What I am not ok with is “torture porn” or basically, blood, gore and pain for its sake alone. It is the main reason that I don’t watch or read horror almost at all. It is also the reason why you will never see any sort of serial killer thriller of the like from me. Human life has worth, it has value. Even in fiction. A bit of fictional blood is expected. Danger makes for a good story and if you are going to depict danger you have to know the consequences of failure, but there is a difference between violence that furthers a story and violence that is the center of a story.
On that note, sexual violence is something that is particularly abhorrent to me and it is something that I try to use only with the utmost respect I can. I cannot promise that it will never pop up in my writing but I can promise that I will never depict the act. You will probably see more of that in the following post.
I do write dark fiction, and violence is often a factor. I don’t like my heroes to get away easy and I don’t like to promise danger without showing it. I try to model my action sequences after those in the Bourne Trilogy, but sometimes stray just a bit further. It’s taken me awhile to find my balance and it might change with the genre, but if you go in expecting some fast paced and sometimes bloody action scenes, you won’t be disappointed.
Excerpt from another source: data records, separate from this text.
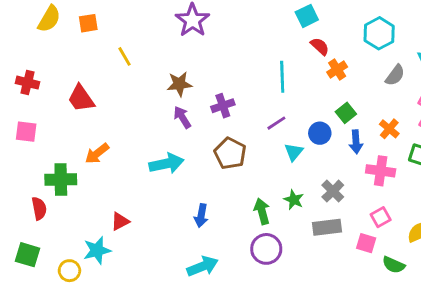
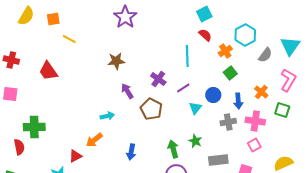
cyan hexagon: (379, 33) -> (245, 35), moved
red semicircle: (320, 46) -> (205, 35), moved
yellow line: (124, 56) -> (69, 39), moved, turned -32
purple cross: (223, 106) -> (158, 79), moved, turned -35
green square: (346, 113) -> (230, 73), moved
purple arrow: (182, 117) -> (127, 91), moved
orange arrow: (97, 153) -> (94, 140), moved
cyan arrow: (166, 164) -> (107, 116), size x0.6
gray cross: (333, 191) -> (228, 122), moved, turned 35
pink square: (381, 217) -> (254, 145), moved

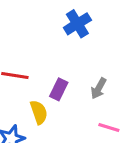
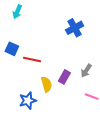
purple rectangle: (59, 89) -> (64, 77), moved

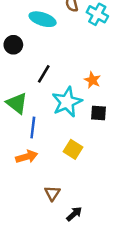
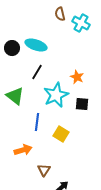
cyan ellipse: (43, 19) -> (36, 45), moved
blue line: (33, 128) -> (37, 122), moved
orange arrow: (27, 157) -> (23, 150), moved

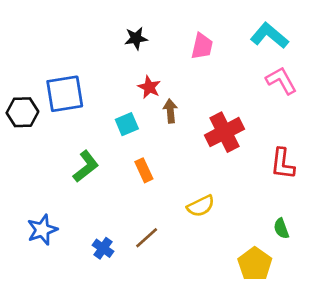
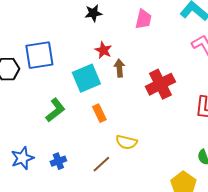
cyan square: (127, 124) -> (86, 78), size x1.6
yellow semicircle: (201, 206) -> (126, 142), moved, turned 40
blue cross: (103, 248) -> (58, 161), moved, turned 35

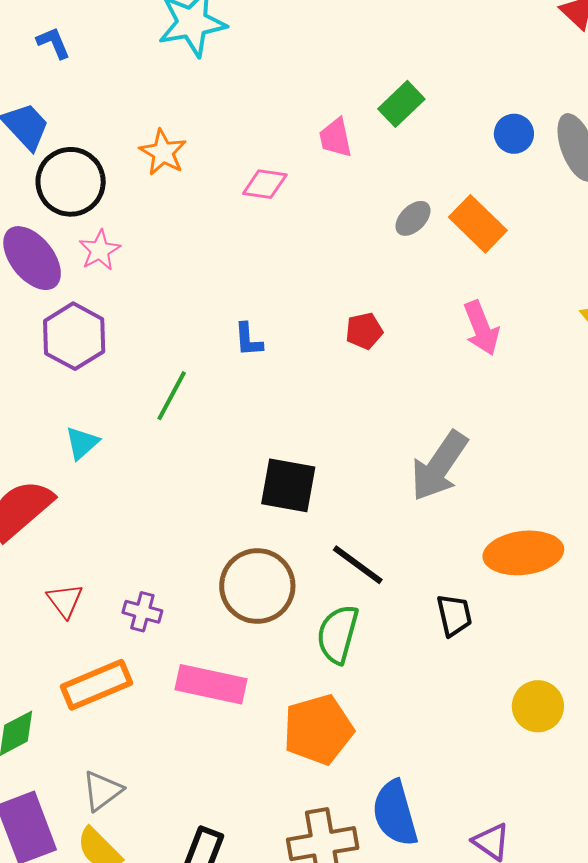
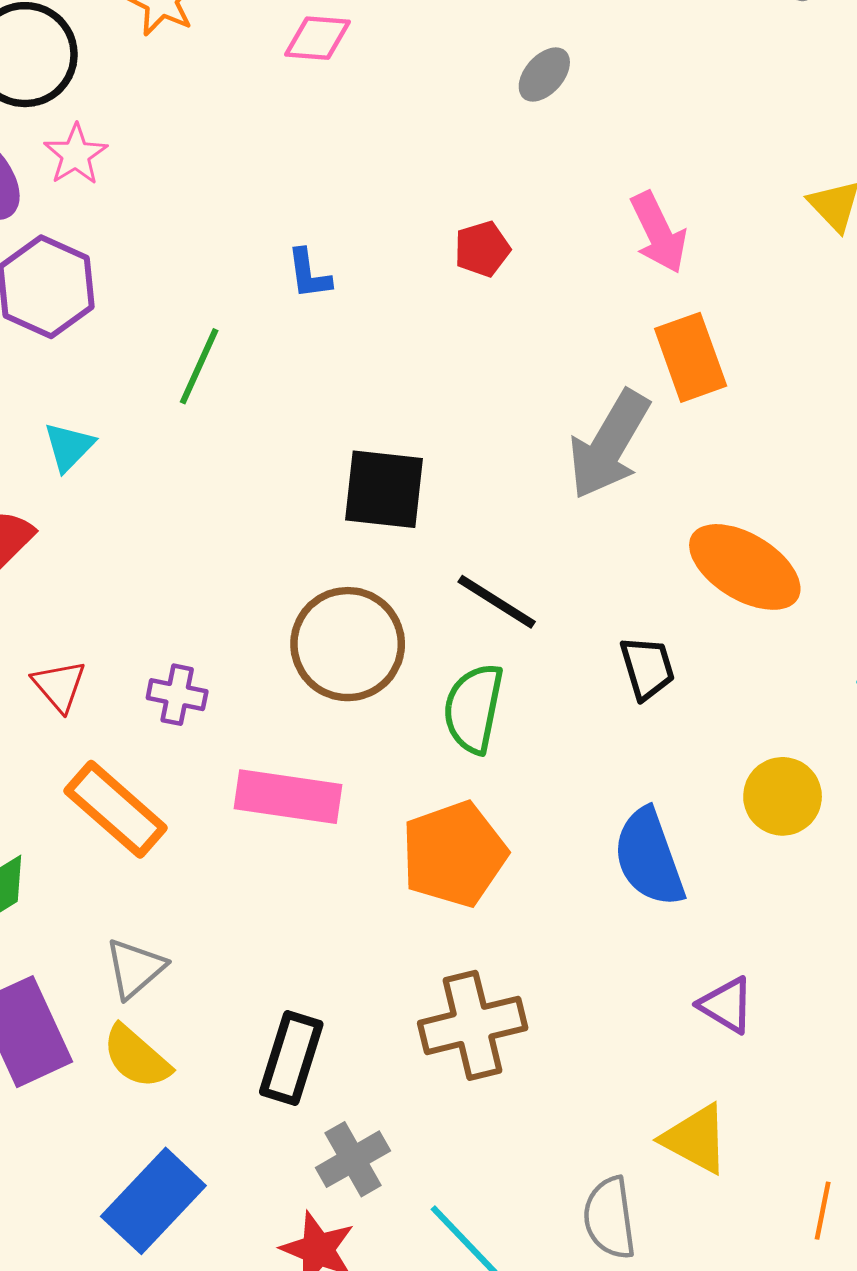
orange rectangle: (478, 224) -> (691, 357), moved, turned 30
orange ellipse: (523, 553) -> (745, 567), turned 42
orange rectangle: (96, 685) -> (116, 809), turned 68
blue semicircle: (395, 813) -> (649, 857), moved

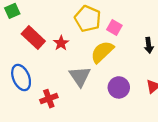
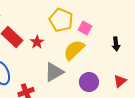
gray triangle: (80, 76) -> (54, 72), turned 35

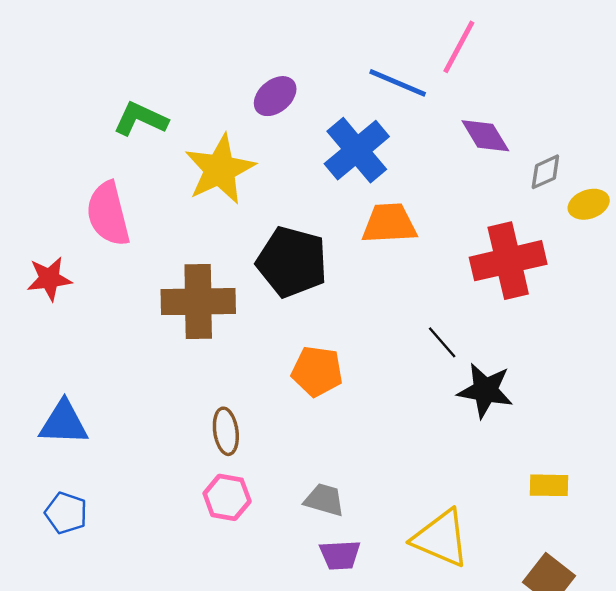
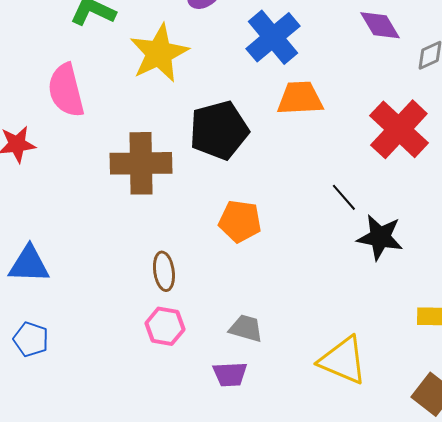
red cross: (508, 261) -> (399, 129), turned -34
black pentagon: (292, 262) -> (219, 130), turned -30
purple trapezoid: (340, 555) -> (230, 374), moved

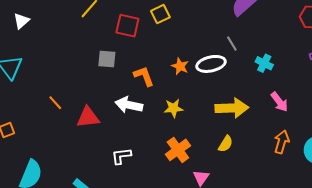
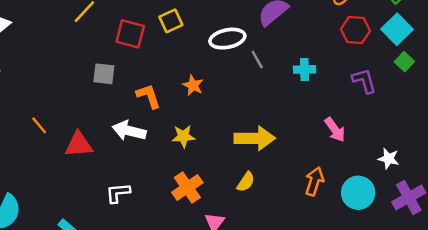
cyan cross: (264, 63) -> (305, 69), moved, turned -30
white ellipse: (211, 64) -> (227, 39), moved
pink arrow: (279, 102) -> (335, 130), moved

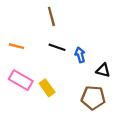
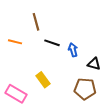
brown line: (51, 16) -> (36, 22), moved
pink rectangle: (21, 80) -> (16, 94), moved

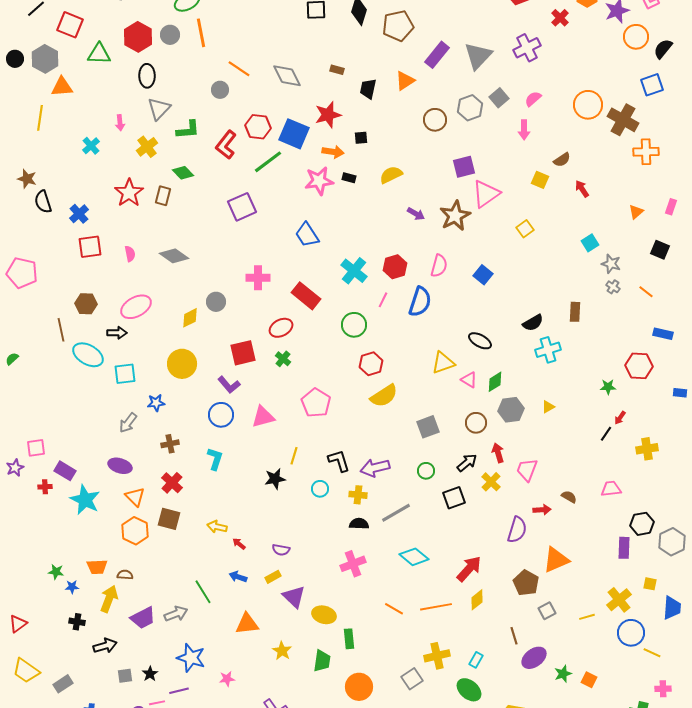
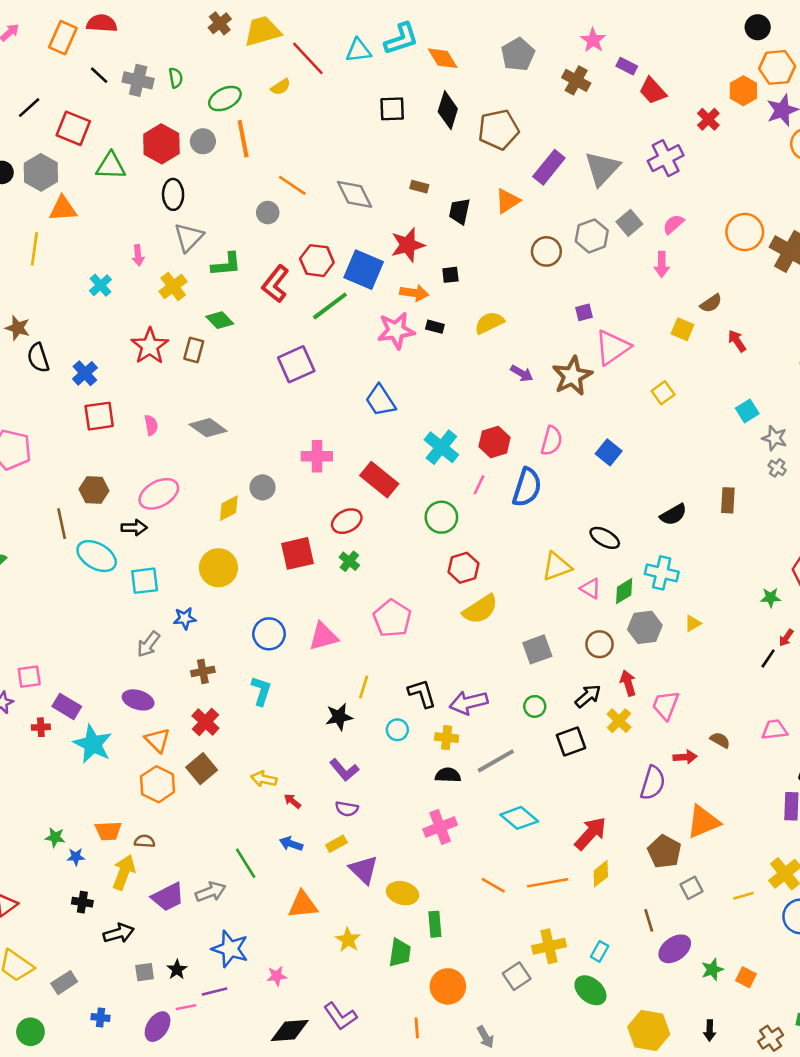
purple square: (464, 167) -> (584, 312), size x0.6
cyan cross: (548, 350) -> (662, 573), moved, turned 30
purple L-shape: (229, 385) -> (344, 770), moved
brown square: (169, 519) -> (202, 769), turned 35

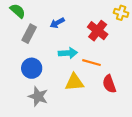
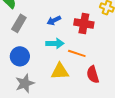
blue arrow: (57, 23) -> (54, 20), moved
red cross: (98, 31) -> (84, 23), turned -30
gray star: (38, 96) -> (25, 83), turned 30

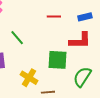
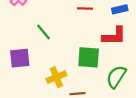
yellow cross: (29, 78) -> (56, 77), turned 36

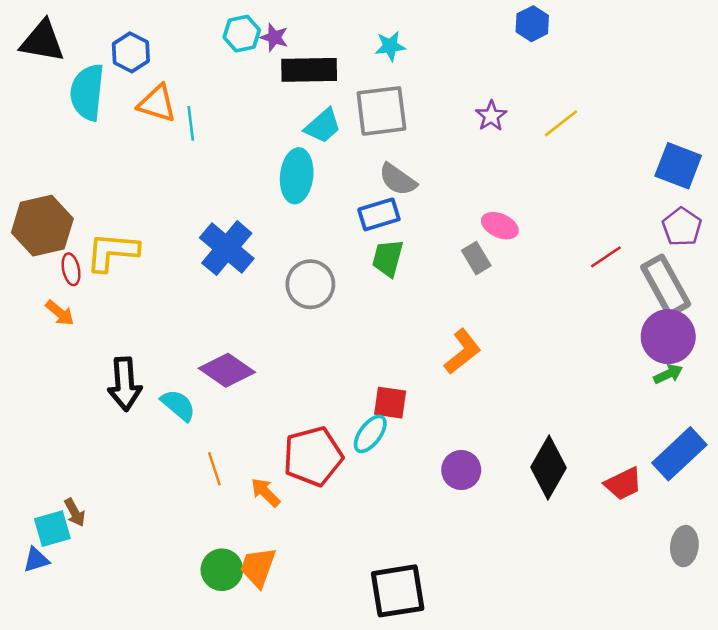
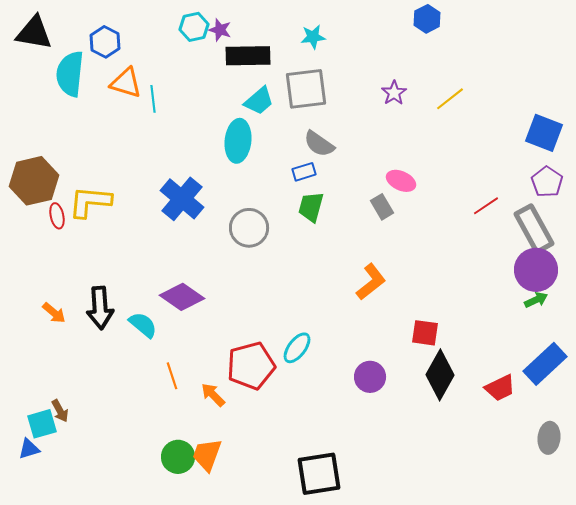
blue rectangle: (379, 214) -> (304, 172), size x0.7
orange arrow: (60, 313) -> (54, 313), moved
red square: (390, 403) -> (425, 333), moved

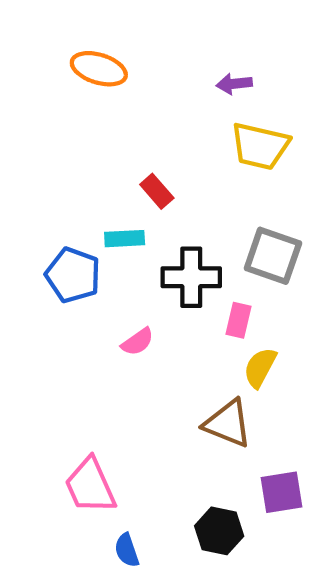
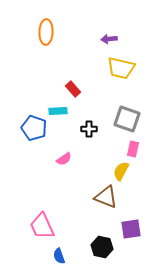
orange ellipse: (99, 69) -> (46, 32), turned 75
black cross: (191, 277) -> (89, 129), size x0.6
pink rectangle: (239, 320) -> (133, 149), moved

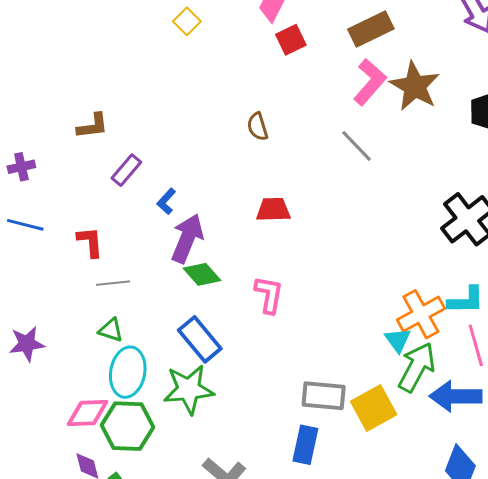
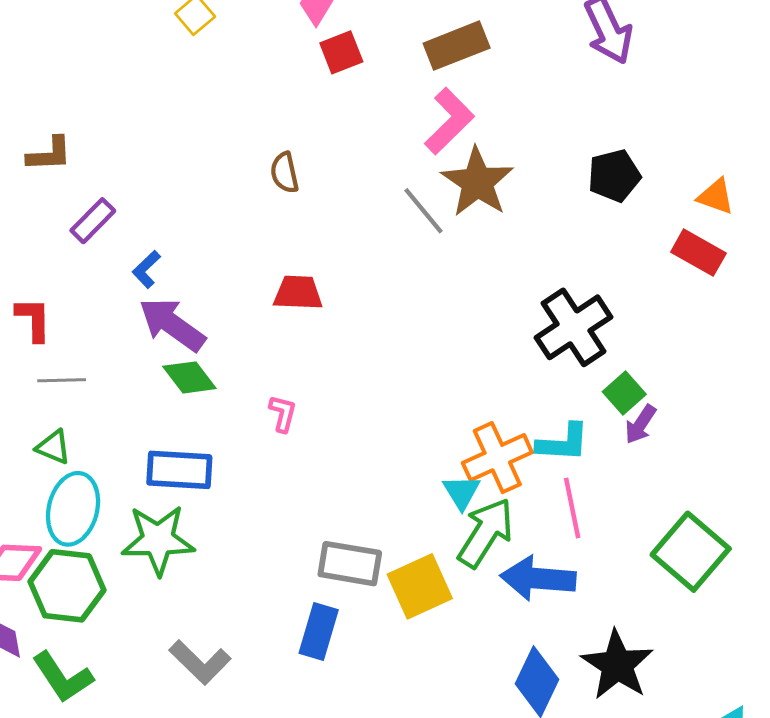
brown star: (415, 86) -> (477, 182), moved
purple arrow: (187, 238) -> (172, 324), turned -81
pink L-shape: (269, 295) -> (283, 413), size x0.7
blue rectangle: (200, 339) -> (179, 470), turned -51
Bad language actually seems to be a more sensitive topic on a lot of Christian circles than violence. Of course, language is also a lot more difficult to gauge. That is because bad language is often a cultural thing.
Once again, there is strong language in the Bible. It is a natural part of human communication often used to express strong emotion when other things fail. While you or I might not interpret the language in the Bible as swearing or profanity, culturally there was a fair share of it and a lot that was even more shocking than what we use today.
There are a few things that I try to abide to when I use swearing in my work. Firstly, the Bible does warn against using the Lord’s name in vain as well as imploring us not to make crude jokes. I have done my best to stick within those guidelines as far as I am able to culturally. I can’t account for how cultures that I am not familiar with might read into a saying.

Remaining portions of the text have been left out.